Bone Reports (Mar 2025)
A simple and user-friendly machine learning model to detect osteoporosis in health examination populations in Southern Taiwan
Abstract
Background: Osteoporosis is a growing public health concern in aging populations such as Taiwan, where limited utilization of dual-energy X-ray absorptiometry (DXA) often leads to underdiagnosis and even delayed treatment.
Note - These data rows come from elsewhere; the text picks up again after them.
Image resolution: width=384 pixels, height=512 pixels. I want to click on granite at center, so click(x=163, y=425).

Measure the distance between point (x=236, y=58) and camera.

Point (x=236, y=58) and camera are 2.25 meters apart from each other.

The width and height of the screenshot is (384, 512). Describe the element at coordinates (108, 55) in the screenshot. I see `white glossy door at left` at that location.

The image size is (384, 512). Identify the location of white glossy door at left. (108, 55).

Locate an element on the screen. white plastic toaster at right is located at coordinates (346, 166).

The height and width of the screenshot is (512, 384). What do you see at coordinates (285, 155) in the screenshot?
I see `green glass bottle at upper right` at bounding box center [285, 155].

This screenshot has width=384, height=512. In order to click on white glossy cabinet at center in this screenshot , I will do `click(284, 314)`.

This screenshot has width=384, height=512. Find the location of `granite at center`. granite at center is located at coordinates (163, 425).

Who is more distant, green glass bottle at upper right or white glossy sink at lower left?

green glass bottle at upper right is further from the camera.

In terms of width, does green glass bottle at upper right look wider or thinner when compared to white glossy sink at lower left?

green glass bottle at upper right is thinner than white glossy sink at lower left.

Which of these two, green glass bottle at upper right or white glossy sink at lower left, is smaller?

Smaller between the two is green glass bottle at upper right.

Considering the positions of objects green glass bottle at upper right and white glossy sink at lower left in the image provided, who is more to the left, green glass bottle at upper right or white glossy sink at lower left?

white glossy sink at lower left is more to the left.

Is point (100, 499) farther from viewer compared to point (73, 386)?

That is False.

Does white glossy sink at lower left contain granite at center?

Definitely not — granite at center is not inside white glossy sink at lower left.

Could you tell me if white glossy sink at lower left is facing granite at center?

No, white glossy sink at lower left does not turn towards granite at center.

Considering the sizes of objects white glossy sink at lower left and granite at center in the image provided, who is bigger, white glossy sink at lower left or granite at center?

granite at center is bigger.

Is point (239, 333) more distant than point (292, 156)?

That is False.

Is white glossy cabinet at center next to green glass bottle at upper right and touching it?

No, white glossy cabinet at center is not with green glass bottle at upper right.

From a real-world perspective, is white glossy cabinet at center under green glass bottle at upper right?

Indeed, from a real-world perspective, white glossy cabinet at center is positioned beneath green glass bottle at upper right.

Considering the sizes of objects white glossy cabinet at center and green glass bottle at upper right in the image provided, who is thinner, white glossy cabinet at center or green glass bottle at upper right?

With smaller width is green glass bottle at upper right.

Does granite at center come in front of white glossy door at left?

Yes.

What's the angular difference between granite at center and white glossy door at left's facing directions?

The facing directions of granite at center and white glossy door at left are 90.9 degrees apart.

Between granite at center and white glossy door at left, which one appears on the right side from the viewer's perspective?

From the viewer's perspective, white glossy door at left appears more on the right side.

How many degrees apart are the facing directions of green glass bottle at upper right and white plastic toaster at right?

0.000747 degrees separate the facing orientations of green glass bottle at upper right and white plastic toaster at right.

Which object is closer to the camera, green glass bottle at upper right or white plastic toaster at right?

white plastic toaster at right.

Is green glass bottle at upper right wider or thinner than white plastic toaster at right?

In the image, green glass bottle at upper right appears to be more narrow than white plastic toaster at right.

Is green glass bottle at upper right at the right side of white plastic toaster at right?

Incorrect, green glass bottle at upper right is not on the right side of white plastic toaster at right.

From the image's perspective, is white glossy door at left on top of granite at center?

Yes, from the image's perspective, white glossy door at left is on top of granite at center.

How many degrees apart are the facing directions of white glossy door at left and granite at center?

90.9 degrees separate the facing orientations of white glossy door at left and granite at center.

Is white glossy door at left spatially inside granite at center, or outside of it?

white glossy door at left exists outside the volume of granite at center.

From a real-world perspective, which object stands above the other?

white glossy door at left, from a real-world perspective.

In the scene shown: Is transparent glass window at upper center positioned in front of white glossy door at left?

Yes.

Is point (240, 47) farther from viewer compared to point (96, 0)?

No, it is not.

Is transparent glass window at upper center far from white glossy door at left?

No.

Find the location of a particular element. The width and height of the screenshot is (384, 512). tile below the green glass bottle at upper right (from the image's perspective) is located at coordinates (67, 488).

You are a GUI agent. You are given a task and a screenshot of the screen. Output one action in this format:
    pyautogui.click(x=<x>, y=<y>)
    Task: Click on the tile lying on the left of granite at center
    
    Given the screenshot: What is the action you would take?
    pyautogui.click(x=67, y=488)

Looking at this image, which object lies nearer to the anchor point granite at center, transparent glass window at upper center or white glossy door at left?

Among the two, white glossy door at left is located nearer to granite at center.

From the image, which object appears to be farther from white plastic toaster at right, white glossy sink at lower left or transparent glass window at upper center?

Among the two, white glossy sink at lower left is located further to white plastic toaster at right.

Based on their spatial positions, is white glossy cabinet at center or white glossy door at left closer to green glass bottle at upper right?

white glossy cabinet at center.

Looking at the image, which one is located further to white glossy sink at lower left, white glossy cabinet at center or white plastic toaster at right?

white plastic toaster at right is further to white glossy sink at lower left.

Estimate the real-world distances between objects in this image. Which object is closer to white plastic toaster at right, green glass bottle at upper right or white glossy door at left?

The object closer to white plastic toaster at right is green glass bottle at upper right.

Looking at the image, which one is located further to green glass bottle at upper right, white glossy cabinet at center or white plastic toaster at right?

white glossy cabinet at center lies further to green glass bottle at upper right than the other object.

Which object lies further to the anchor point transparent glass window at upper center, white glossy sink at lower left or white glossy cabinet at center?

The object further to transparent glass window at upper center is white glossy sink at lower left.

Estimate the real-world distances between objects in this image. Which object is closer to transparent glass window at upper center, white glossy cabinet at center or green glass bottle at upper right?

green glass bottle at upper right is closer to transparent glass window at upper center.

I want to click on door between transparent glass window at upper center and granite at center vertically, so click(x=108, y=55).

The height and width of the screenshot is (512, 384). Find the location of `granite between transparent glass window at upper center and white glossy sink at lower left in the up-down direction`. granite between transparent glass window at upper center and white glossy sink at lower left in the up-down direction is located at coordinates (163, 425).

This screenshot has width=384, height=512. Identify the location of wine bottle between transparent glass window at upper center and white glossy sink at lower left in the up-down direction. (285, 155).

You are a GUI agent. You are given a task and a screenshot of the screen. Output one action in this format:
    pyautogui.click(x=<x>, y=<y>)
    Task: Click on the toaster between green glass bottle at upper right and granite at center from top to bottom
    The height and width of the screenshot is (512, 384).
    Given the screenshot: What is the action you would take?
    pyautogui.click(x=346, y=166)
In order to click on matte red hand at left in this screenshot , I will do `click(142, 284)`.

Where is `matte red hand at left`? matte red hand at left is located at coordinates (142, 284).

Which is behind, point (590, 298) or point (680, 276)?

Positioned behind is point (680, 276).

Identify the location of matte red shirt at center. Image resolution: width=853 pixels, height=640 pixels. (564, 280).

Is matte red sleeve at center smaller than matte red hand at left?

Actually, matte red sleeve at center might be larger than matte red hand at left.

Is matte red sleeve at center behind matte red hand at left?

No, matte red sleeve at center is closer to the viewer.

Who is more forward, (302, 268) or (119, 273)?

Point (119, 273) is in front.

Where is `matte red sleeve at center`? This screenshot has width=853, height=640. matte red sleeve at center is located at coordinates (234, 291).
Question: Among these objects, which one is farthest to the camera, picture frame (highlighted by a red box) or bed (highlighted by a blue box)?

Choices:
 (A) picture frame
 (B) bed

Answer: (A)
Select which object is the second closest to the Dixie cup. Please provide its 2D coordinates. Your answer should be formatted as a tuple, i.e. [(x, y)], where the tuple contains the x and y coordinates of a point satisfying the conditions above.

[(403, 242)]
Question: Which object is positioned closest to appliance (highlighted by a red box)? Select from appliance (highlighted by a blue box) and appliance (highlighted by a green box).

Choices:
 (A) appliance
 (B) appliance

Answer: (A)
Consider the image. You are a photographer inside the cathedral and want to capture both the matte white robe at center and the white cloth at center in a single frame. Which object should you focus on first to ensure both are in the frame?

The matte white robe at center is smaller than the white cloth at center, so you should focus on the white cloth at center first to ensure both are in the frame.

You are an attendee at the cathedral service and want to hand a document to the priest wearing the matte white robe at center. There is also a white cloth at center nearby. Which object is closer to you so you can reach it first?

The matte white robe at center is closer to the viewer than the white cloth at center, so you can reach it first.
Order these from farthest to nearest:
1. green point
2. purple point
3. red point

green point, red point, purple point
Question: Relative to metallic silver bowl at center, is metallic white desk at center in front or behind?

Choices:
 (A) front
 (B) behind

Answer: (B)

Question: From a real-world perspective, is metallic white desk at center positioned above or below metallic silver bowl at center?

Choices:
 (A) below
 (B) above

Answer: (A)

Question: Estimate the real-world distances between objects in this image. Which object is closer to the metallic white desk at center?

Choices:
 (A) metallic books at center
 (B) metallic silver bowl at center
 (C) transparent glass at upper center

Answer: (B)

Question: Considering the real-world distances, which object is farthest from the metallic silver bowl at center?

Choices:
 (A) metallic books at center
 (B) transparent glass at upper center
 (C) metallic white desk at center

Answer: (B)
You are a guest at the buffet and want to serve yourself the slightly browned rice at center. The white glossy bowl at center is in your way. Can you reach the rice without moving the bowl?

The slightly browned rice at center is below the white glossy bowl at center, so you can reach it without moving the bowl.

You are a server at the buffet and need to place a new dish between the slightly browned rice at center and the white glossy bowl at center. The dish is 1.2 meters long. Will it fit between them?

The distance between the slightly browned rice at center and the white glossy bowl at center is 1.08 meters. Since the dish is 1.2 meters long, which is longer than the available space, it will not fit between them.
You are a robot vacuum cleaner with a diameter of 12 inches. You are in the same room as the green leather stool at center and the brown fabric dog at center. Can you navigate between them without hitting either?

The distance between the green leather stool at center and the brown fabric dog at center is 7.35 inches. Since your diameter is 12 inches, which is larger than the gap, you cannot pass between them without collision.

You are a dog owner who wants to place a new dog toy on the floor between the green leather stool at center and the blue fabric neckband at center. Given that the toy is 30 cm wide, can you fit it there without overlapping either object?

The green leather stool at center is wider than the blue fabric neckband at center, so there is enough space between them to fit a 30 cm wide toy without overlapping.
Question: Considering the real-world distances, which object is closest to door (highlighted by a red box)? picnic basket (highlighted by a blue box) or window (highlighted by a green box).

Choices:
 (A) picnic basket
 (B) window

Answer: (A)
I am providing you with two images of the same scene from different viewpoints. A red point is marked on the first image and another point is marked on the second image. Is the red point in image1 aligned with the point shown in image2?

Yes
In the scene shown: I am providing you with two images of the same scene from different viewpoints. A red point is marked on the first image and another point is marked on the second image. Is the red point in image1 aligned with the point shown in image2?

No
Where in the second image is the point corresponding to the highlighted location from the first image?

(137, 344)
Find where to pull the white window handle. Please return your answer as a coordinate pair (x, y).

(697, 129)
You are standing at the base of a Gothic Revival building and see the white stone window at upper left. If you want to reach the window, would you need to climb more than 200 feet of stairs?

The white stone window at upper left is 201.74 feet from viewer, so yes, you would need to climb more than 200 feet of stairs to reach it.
Therefore, we leveraged machine learning (ML) and aimed to develop a simple and easily accessible model that effectively identifies individuals at high risk of osteoporosis. Methods: This retrospective analysis enrolled 5510 men aged ≥50 years and 4720 postmenopausal women who underwent DXA at the Kaohsiung Veterans General Hospital, with another cohort of 610 men and 523 women for validation. We developed separate models for men and women using decision trees, random forests, support vector machines, k-nearest neighbors, extreme gradient boosting, and artificial neural networks (ANNs) to predict osteoporosis. Furthermore, we compared each model with the traditional Osteoporosis Self-Assessment Tool for Asians (OSTA) model. Results: We identified age, height, weight, and BMI as variables for our prediction model and evaluated the model's performance using the area under the receiver operating characteristic curve (AUC). The ANN model significantly outperformed the OSTA model and all the other ML models for both men and women (AUC: 0.67 for men; 0.77 for women). The validation data for the ANN model showed similar AUCs for both men and women. Conclusion: This study developed ML models to help identify individuals at high risk of osteoporosis in postmenopausal women and men aged ≥50 years in southern Taiwan. Our ML models, especially the ANN model, surpassed the OSTA model and consistently performed well across different populations.